France
Rembourser ou reporter son prêt garanti par l'État ?
France # Banque # Capital

Rembourser ou reporter son prêt garanti par l'État ?

S'abonner

Les premières échéances de remboursement des prêts garantis par l’État, destinés à aider les entreprises à passer la crise économique, débutent au printemps. Mais le gouvernement a finalement décidé d’offrir un sursis d’un an aux entreprises concernées. Dans ce contexte, quel plan de remboursement adopter pour son PGE ?

Businessman regardant des ratios financiers — Photo : Blue Planet Studio

En mars 2020, le gouvernement lançait ses premières mesures pour atténuer le choc économique engendré par la crise sanitaire. Mesure phare de ce dispositif, la mise en œuvre de garanties exceptionnelles pour soutenir le financement bancaire des entreprises à hauteur de 300 milliards d’euros. Quelles que soient leur taille et leur forme juridique, les entreprises avaient – et ont encore jusqu’au 30 juin 2021- la possibilité de souscrire un prêt garanti par l’État (PGE) à hauteur de 90 %. Le montant de ce prêt, remboursable sur six ans, peut atteindre jusqu’à trois mois de chiffre d’affaires 2019 ou deux années de masse salariale pour les entreprises innovantes ou créées depuis le 1er janvier 2019. Près de 650 000 entreprises ont souscrit un PGE pour un montant total de 135 milliards d’euros. Aucun remboursement n’étant exigé la première année, les premières échéances commenceront à arriver au printemps 2021. 200 000 entreprises françaises sont concernées en avril 2021, 140 000 en mai, 170 000 en juin, 50 000 en juillet et 100 000 entre août et décembre.

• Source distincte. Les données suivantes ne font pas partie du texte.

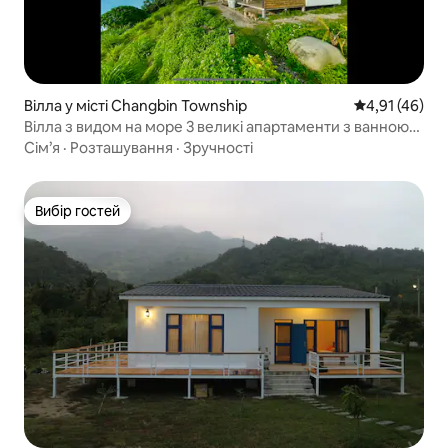
Вілла у місті Changbin Township
Середня оцінк
4,91 (46)
Вілла з видом на море 3 великі апартаменти з ванною
басейном барбекю прогулянки до пляжу дивитися на
Сім’я
·
Розташування
·
Зручності
зірки галактику місяць море є балкон велика парковка
можна з тваринами
Вибір гостей
Вибір гостей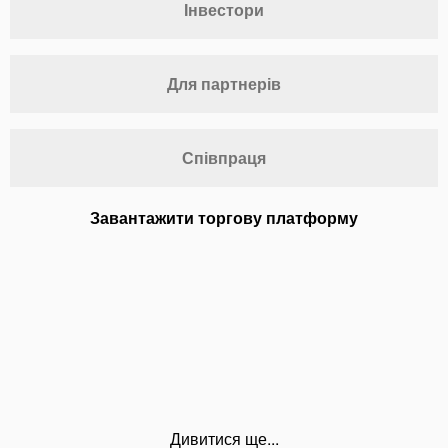
Інвестори
Для партнерів
Співпраця
Завантажити торгову платформу
Дивитися ще...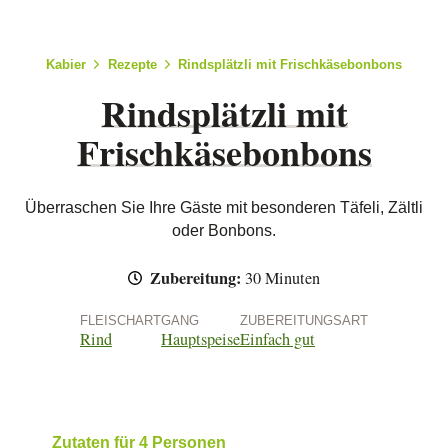
Kabier
Rezepte
Rindsplätzli mit Frischkäsebonbons
Rindsplätzli mit
Frischkäsebonbons
Überraschen Sie Ihre Gäste mit besonderen Täfeli, Zältli
oder Bonbons.
Zubereitung:
30 Minuten
FLEISCHART
GANG
ZUBEREITUNGSART
Rind
Hauptspeise
Einfach gut
Zutaten für 4 Personen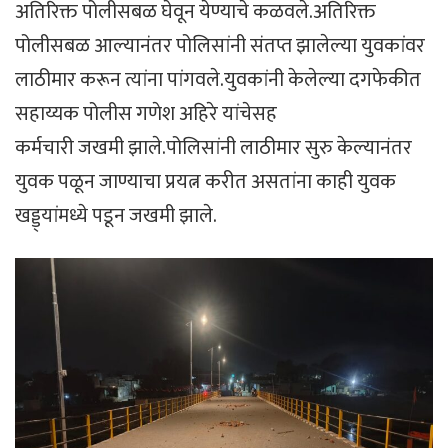
अतिरिक्त पोलीसबळ घेवून येण्याचे कळवले.अतिरिक्त
पोलीसबळ आल्यानंतर पोलिसांनी संतप्त झालेल्या युवकांवर
लाठीमार करून त्यांना पांगवले.युवकांनी केलेल्या दगफेकीत
सहाय्यक पोलीस गणेश अहिरे यांचेसह
कर्मचारी जखमी झाले.पोलिसांनी लाठीमार सुरु केल्यानंतर
युवक पळून जाण्याचा प्रयत्न करीत असतांना काही युवक
खड्ड्यांमध्ये पडून जखमी झाले.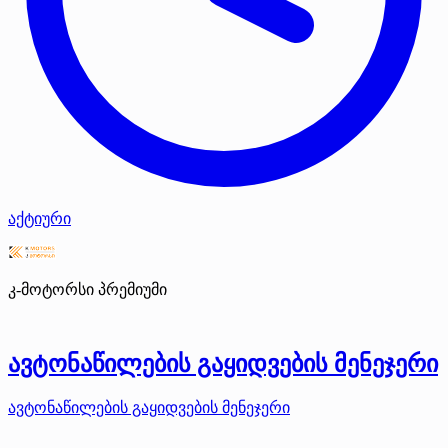
აქტიური
კ-მოტორსი
პრემიუმი
ავტონაწილების გაყიდვების მენეჯერი
ავტონაწილების გაყიდვების მენეჯერი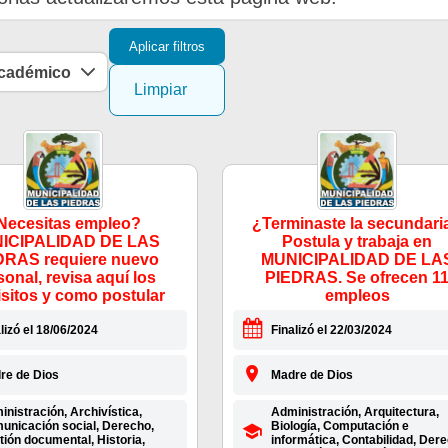
Aplicar filtros
académico
Limpiar
Necesitas empleo?
¿Terminaste la secundari
ICIPALIDAD DE LAS
Postula y trabaja en
DRAS requiere nuevo
MUNICIPALIDAD DE LA
sonal, revisa aquí los
PIEDRAS. Se ofrecen 1
isitos y como postular
empleos
lizó el 18/06/2024
Finalizó el 22/03/2024
re de Dios
Madre de Dios
nistración, Archivística,
Administración, Arquitectura,
unicación social, Derecho,
Biología, Computación e
ión documental, Historia,
informática, Contabilidad, Dere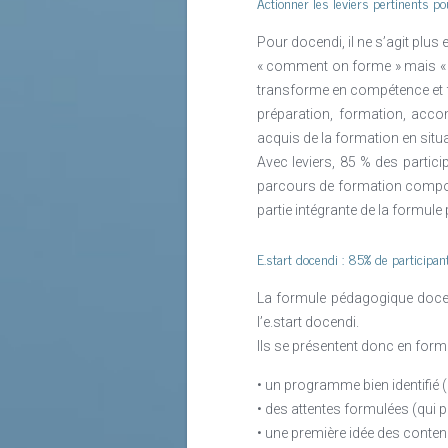
Actionner les leviers pertinents 
Pour docendi, il ne s’agit plu
« comment on forme » mais « c
transforme en compétence et fas
préparation, formation, acco
acquis de la formation en situat
Avec leviers, 85 % des particip
parcours de formation comporte
partie intégrante de la formul
E.start docendi : 85% de participan
La formule pédagogique docend
l’e.start docendi.
Ils se présentent donc en forma
• un programme bien identifié
• des attentes formulées (qui 
• une première idée des conten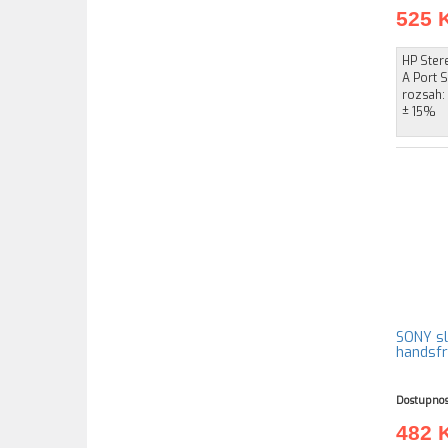
525 
HP Ster
A Port S
rozsah:
± 15%
SONY s
handsfr
Dostupnos
482 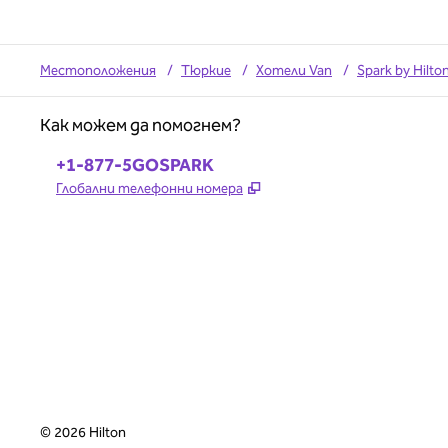
Местоположения
/
Тюркие
/
Хотели Van
/
Spark by Hilto
Как можем да помогнем?
Телефон:
+1-877-5GOSPARK
,
Отваря нов раздел
Глобални телефонни номера
©
2026
Hilton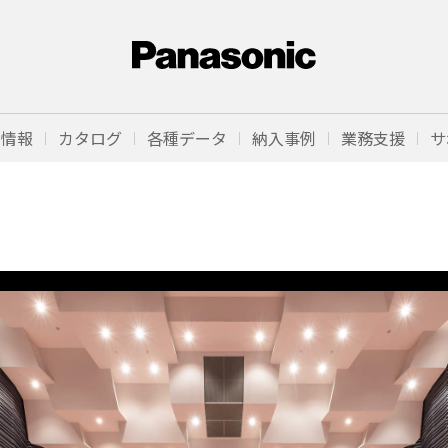
品情報
カタログ
各種データ
納入事例
業務支援
サ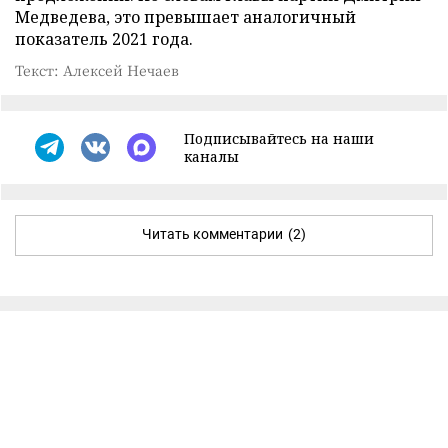
Медведева, это превышает аналогичный
показатель 2021 года.
Текст: Алексей Нечаев
Подписывайтесь на наши
каналы
Читать комментарии
(2)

Un an de différé supplémentaire

Mais le ministre de l’Économie Bruno Le Maire l’a annoncé mi-janvier, " toutes les entreprises qui le souhaitent pourront désormais demander à leur banque de différer d’un an les premiers remboursements de leurs prêts. " Ces entreprises pourront donc commencer à rembourser le prêt en 2022 si elles l’ont conclu en 2020, en 2023 pour celles qui contracteront un prêt au premier semestre 2021. Au cours de cette nouvelle période d’un an, seuls les intérêts et le coût de la garantie d’État seront payés. En revanche, la durée totale d’amortissement du prêt reste fixée à six ans.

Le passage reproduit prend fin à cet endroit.